As noted in Bardal, and repeated in countless cases, including Keays, "there can be no catalogue laid down as to what is reasonable notice in particular classes of cases." and, further, "no one Bardal factor should be given disproportionate weight."
With that background comes the recent Ontario Court of Appeal decision in Love v. Acuity Investment Management Inc. et al. In this case, one of only two senior vice-presidents was dismissed from his employment after 2.53 years of service. At the time of his termination he was 50 years of age and earned he received a total compensation package that included salary, commissions, profit distribution and the value of shares which were worth an average of $633,548 per year of employment.
For purposes of this post, the trial judge awarded Mr. Love damages equivalent to 5 months’ pay in lieu of notice. Mr. Love challenged this assessment.
The Court of Appeal held that, while a trial judge's determination of the reasonable notice period is to be afforded defference, such is not the case where the trial judge "erred in principle". Though the Court of Appeal will only sparingly substitute their assessment of the period of reasonable notice for that of the trial judge, they will certainly do so in an appropriate case and this was such a case.
The Court held that the trial judge erred in principle for the following reasons.
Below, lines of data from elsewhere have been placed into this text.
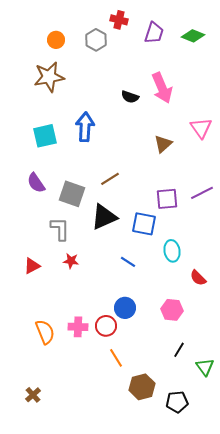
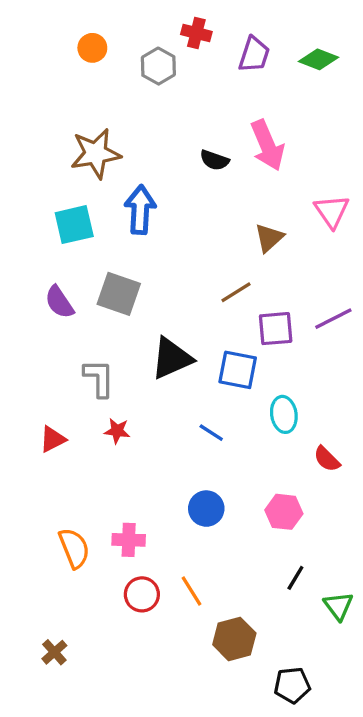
orange circle: (56, 40) -> (92, 48), moved
brown star: (49, 77) -> (96, 154), moved
brown line: (110, 179) -> (236, 292), moved
gray square: (72, 194) -> (119, 294), moved
red circle: (106, 326) -> (142, 594), moved
black pentagon: (177, 402) -> (292, 685), moved

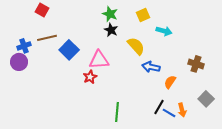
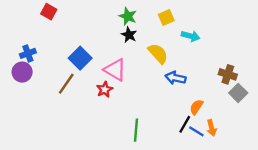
brown line: (47, 38) -> (66, 84), moved, turned -42
pink triangle: (99, 60) -> (115, 70), turned 35
orange semicircle: (170, 82) -> (196, 107), moved
gray square: (206, 99) -> (238, 93), moved

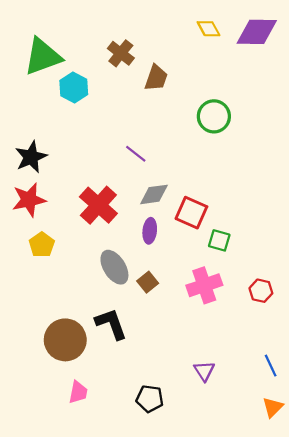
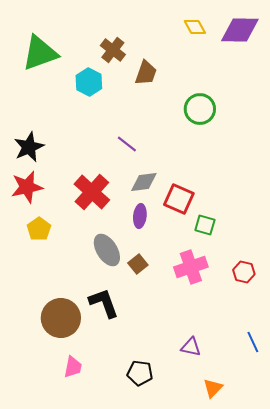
cyan hexagon: (74, 87) -> (89, 82), moved
purple triangle: (204, 371) -> (191, 347), turned -45
orange triangle: (273, 407) -> (213, 388), moved

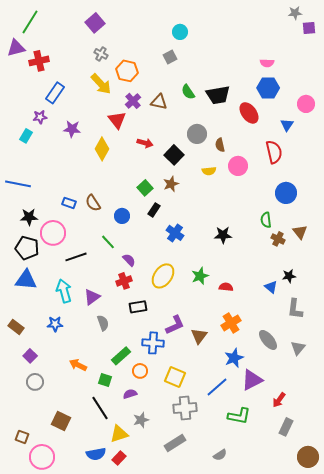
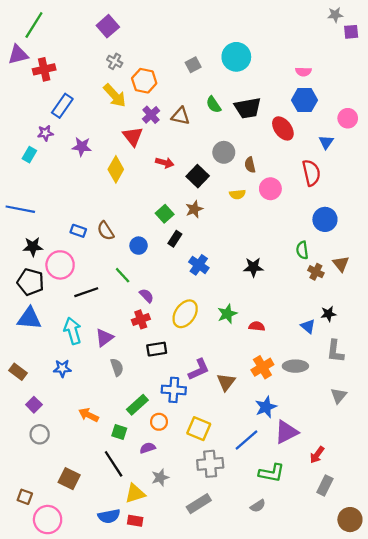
cyan circle: (180, 32) -> (236, 57), moved, size x1.6
gray ellipse: (268, 340) -> (295, 366), moved, turned -50
gray semicircle: (220, 455) -> (258, 506), moved
red rectangle: (119, 458) -> (135, 521), turned 56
.... it overemphasizes the appellant’s short length of service. While short service is undoubtedly a factor tending to reduce the appropriate length of notice, reference to case law in a search for length of service comparables must be done with great care. The risk is that while lengths of service can readily be compared with mathematical precision that is not so easily done with other relevant factors that go into the determination of notice in each case. Dissimilar cases may be treated as requiring similar notice periods just because the lengths of the service are similar. The risk is that length of service will take on a disproportionate weight.
The second error is the under-emphasis on the character of the appellant’s employment. To describe it as a senior vice president holding a senior level sales position but not supervising others ignores a number of relevant aspects of the appellant’s employment. He was one of only two senior vice presidents. He reported directly to the chief executive officer. He was responsible for an important part of the respondent’s operation, namely the investments of its institutional clients. He received significant average annual compensation and was one of nine owners of the company. He was clearly a high level employee, something that this court has said favours a longer notice period.
The trial judge gives no consideration at all to one of the Bardal factors, the availability of similar employment. Both his substantial average annual compensation and the possibility of equity participation in his employer were important aspects of the appellant’s employment. Both are relevant in assessing similar employment opportunities.
Based on these considerations, the Court of Appeal set aside the trial judge's award of 5 months, and increased this to 9 months.
This case is important for a number of reasons. First, an appelate court will intevene and substiture its assessment of the appropriate period of reasonable notice for that of a trial judge where such intervention is warranted because the trial judge erred in principle. Second. no single Bardal factor should be given undue weight in the balancing process. Finally, character of employment, and level remain important factors in the overal assessment of the period of reasonable notice. Finally, as has been repeated over and over by the courts, deciding on the notional period of reasonable notice is not only an individualized assessment, but is more art than science, yielding a range of reasonableness rather than a fixed number.